Write out the data exactly, every line included.

*** Opening DATA SECTION ***

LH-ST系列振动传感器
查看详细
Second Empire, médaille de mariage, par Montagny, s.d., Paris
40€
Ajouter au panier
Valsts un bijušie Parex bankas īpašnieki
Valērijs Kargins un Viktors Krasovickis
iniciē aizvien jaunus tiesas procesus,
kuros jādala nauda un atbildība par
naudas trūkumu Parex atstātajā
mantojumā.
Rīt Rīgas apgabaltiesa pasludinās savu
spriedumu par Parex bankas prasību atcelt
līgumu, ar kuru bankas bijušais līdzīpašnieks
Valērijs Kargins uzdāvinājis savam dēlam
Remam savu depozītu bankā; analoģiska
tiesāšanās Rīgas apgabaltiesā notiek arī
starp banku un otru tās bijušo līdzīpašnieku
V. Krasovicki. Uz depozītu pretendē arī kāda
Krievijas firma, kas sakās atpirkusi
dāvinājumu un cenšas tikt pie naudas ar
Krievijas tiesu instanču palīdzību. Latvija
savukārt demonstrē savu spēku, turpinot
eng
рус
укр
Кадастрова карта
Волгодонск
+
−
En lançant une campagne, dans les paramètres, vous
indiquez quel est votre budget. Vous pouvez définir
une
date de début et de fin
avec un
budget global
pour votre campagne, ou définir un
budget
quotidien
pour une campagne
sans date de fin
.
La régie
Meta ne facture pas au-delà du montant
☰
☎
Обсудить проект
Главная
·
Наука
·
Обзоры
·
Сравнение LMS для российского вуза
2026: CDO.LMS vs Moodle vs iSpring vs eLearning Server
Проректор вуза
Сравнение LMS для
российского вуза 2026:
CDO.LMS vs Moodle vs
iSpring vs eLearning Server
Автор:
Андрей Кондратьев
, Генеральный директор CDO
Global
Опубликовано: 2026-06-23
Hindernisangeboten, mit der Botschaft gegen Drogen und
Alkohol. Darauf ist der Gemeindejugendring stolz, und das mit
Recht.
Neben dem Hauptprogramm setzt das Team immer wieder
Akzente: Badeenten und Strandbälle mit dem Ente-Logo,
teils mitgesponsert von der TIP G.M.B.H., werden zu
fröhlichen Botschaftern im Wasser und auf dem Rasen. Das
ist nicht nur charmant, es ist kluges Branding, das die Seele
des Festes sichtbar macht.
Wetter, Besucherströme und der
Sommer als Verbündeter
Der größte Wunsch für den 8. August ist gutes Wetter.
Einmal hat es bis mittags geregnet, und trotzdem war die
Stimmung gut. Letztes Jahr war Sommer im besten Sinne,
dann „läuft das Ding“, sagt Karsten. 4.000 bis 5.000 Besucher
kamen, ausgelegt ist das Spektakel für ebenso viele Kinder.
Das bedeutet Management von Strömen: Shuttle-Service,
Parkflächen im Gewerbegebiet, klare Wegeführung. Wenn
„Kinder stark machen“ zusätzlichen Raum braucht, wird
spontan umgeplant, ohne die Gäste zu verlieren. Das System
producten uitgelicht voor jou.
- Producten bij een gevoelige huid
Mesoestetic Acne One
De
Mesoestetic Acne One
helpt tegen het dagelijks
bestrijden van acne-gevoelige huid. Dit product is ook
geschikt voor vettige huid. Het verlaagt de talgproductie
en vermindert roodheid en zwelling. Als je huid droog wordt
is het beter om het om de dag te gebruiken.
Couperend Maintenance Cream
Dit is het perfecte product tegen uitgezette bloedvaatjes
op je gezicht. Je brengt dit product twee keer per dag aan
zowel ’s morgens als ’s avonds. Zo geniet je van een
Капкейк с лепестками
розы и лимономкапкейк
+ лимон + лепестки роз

*** Closing DATA SECTION ***

● EXERCISE ANSWER:
LH-ST系列振动传感器
查看详细
Second Empire, médaille de mariage, par Montagny, s.d., Paris
40€
Ajouter au panier
Valsts un bijušie Parex bankas īpašnieki
Valērijs Kargins un Viktors Krasovickis
iniciē aizvien jaunus tiesas procesus,
kuros jādala nauda un atbildība par
naudas trūkumu Parex atstātajā
mantojumā.
Rīt Rīgas apgabaltiesa pasludinās savu
spriedumu par Parex bankas prasību atcelt
līgumu, ar kuru bankas bijušais līdzīpašnieks
Valērijs Kargins uzdāvinājis savam dēlam
Remam savu depozītu bankā; analoģiska
tiesāšanās Rīgas apgabaltiesā notiek arī
starp banku un otru tās bijušo līdzīpašnieku
V. Krasovicki. Uz depozītu pretendē arī kāda
Krievijas firma, kas sakās atpirkusi
dāvinājumu un cenšas tikt pie naudas ar
Krievijas tiesu instanču palīdzību. Latvija
savukārt demonstrē savu spēku, turpinot
eng
рус
укр
Кадастрова карта
Волгодонск
+
−
En lançant une campagne, dans les paramètres, vous
indiquez quel est votre budget. Vous pouvez définir
une
date de début et de fin
avec un
budget global
pour votre campagne, ou définir un
budget
quotidien
pour une campagne
sans date de fin
.
La régie
Meta ne facture pas au-delà du montant
☰
☎
Обсудить проект
Главная
·
Наука
·
Обзоры
·
Сравнение LMS для российского вуза
2026: CDO.LMS vs Moodle vs iSpring vs eLearning Server
Проректор вуза
Сравнение LMS для
российского вуза 2026:
CDO.LMS vs Moodle vs
iSpring vs eLearning Server
Автор:
Андрей Кондратьев
, Генеральный директор CDO
Global
Опубликовано: 2026-06-23
Hindernisangeboten, mit der Botschaft gegen Drogen und
Alkohol. Darauf ist der Gemeindejugendring stolz, und das mit
Recht.
Neben dem Hauptprogramm setzt das Team immer wieder
Akzente: Badeenten und Strandbälle mit dem Ente-Logo,
teils mitgesponsert von der TIP G.M.B.H., werden zu
fröhlichen Botschaftern im Wasser und auf dem Rasen. Das
ist nicht nur charmant, es ist kluges Branding, das die Seele
des Festes sichtbar macht.
Wetter, Besucherströme und der
Sommer als Verbündeter
Der größte Wunsch für den 8. August ist gutes Wetter.
Einmal hat es bis mittags geregnet, und trotzdem war die
Stimmung gut. Letztes Jahr war Sommer im besten Sinne,
dann „läuft das Ding“, sagt Karsten. 4.000 bis 5.000 Besucher
kamen, ausgelegt ist das Spektakel für ebenso viele Kinder.
Das bedeutet Management von Strömen: Shuttle-Service,
Parkflächen im Gewerbegebiet, klare Wegeführung. Wenn
„Kinder stark machen“ zusätzlichen Raum braucht, wird
spontan umgeplant, ohne die Gäste zu verlieren. Das System
producten uitgelicht voor jou.
- Producten bij een gevoelige huid
Mesoestetic Acne One
De
Mesoestetic Acne One
helpt tegen het dagelijks
bestrijden van acne-gevoelige huid. Dit product is ook
geschikt voor vettige huid. Het verlaagt de talgproductie
en vermindert roodheid en zwelling. Als je huid droog wordt
is het beter om het om de dag te gebruiken.
Couperend Maintenance Cream
Dit is het perfecte product tegen uitgezette bloedvaatjes
op je gezicht. Je brengt dit product twee keer per dag aan
zowel ’s morgens als ’s avonds. Zo geniet je van een
Капкейк с лепестками
розы и лимономкапкейк
+ лимон + лепестки роз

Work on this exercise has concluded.